### TASK INSTRUCTIONS
Print, word for word, the opening line of the data below and every line after it through the line that contains "seu resultado final?", but not the pictures.

***** SOURCE INFORMATION *****

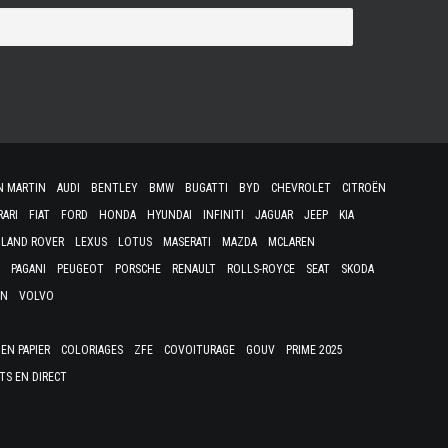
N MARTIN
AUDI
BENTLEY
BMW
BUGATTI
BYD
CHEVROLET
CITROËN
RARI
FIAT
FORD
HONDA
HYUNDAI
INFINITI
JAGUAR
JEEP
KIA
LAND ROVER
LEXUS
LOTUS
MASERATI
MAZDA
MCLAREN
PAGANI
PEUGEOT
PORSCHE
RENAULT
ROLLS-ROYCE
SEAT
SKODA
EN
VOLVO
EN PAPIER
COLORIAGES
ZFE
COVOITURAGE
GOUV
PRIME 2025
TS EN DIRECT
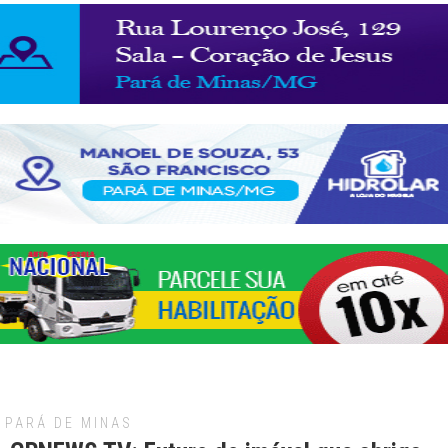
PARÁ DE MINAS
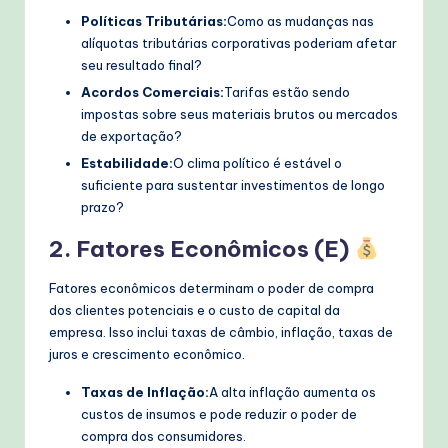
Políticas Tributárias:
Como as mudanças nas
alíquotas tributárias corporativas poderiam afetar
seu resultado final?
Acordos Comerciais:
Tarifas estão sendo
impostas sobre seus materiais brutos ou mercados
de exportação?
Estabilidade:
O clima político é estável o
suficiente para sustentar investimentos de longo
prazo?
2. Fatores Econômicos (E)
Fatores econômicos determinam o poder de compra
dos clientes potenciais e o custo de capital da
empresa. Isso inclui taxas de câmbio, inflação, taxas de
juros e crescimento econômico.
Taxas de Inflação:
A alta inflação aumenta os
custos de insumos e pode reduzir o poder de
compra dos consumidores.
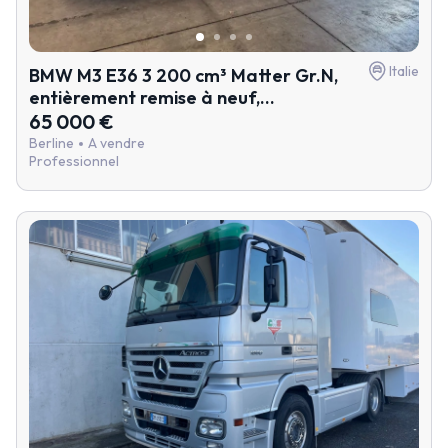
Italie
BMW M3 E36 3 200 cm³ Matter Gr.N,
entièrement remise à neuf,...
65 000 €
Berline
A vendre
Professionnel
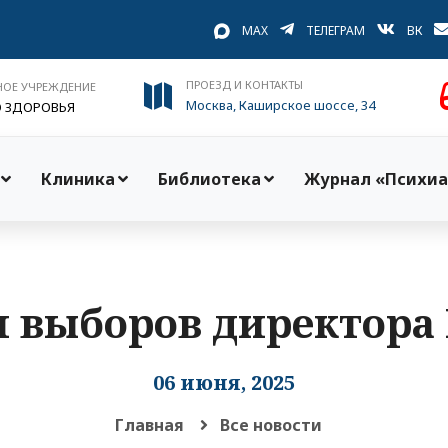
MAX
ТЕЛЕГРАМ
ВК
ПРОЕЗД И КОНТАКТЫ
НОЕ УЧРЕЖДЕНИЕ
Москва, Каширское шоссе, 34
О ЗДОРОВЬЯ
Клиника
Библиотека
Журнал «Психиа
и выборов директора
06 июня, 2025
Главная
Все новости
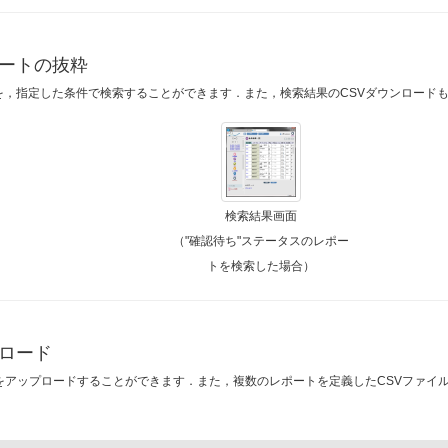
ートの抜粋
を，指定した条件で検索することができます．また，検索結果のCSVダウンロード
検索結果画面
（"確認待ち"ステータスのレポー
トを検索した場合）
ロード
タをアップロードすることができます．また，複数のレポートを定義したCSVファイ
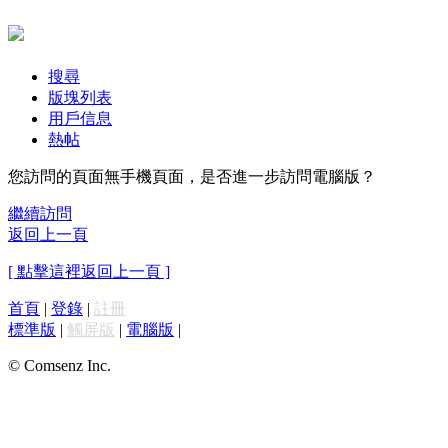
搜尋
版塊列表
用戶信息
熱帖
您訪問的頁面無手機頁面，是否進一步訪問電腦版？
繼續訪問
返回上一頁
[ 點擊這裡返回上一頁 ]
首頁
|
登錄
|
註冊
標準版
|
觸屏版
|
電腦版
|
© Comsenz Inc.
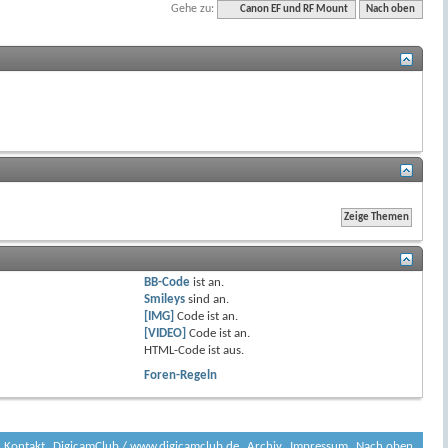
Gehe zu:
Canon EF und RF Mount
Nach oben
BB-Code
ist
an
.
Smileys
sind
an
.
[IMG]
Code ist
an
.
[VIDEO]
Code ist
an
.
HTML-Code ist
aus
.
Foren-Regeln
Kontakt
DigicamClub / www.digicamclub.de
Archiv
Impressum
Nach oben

*****

### RESPONSE TO THIS TASK
N MARTIN
AUDI
BENTLEY
BMW
BUGATTI
BYD
CHEVROLET
CITROËN
RARI
FIAT
FORD
HONDA
HYUNDAI
INFINITI
JAGUAR
JEEP
KIA
LAND ROVER
LEXUS
LOTUS
MASERATI
MAZDA
MCLAREN
PAGANI
PEUGEOT
PORSCHE
RENAULT
ROLLS-ROYCE
SEAT
SKODA
EN
VOLVO
EN PAPIER
COLORIAGES
ZFE
COVOITURAGE
GOUV
PRIME 2025
TS EN DIRECT
PARÁ DE MINAS
Políticas Tributárias:
Como as mudanças nas
alíquotas tributárias corporativas poderiam afetar
seu resultado final?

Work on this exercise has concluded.